--- Records to process Enclosed Below ---

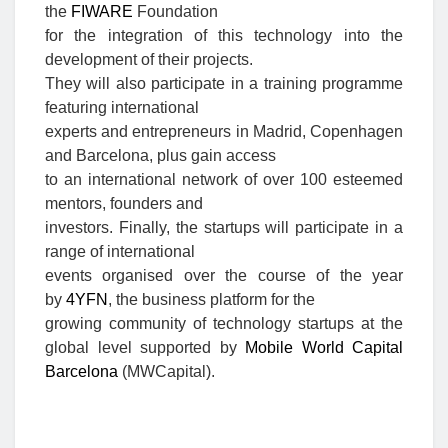
the
FIWARE
Foundation
for the integration of this technology into the
development of their projects.
They will also participate in a training programme
featuring international
experts and entrepreneurs in Madrid, Copenhagen
and Barcelona, plus gain access
to an international network of over 100 esteemed
mentors, founders and
investors. Finally, the startups will participate in a
range of international
events organised over the course of the year
by
4YFN
, the business platform for the
growing community of technology startups at the
global level supported by
Mobile World Capital
Barcelona
(MWCapital).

--- End of Enclosed Records to process ---

Aim of the task: Every line above has to be output exactly; the pictures must be dropped.

Reply to the task:
the
FIWARE
Foundation
for the integration of this technology into the
development of their projects.
They will also participate in a training programme
featuring international
experts and entrepreneurs in Madrid, Copenhagen
and Barcelona, plus gain access
to an international network of over 100 esteemed
mentors, founders and
investors. Finally, the startups will participate in a
range of international
events organised over the course of the year
by
4YFN
, the business platform for the
growing community of technology startups at the
global level supported by
Mobile World Capital
Barcelona
(MWCapital).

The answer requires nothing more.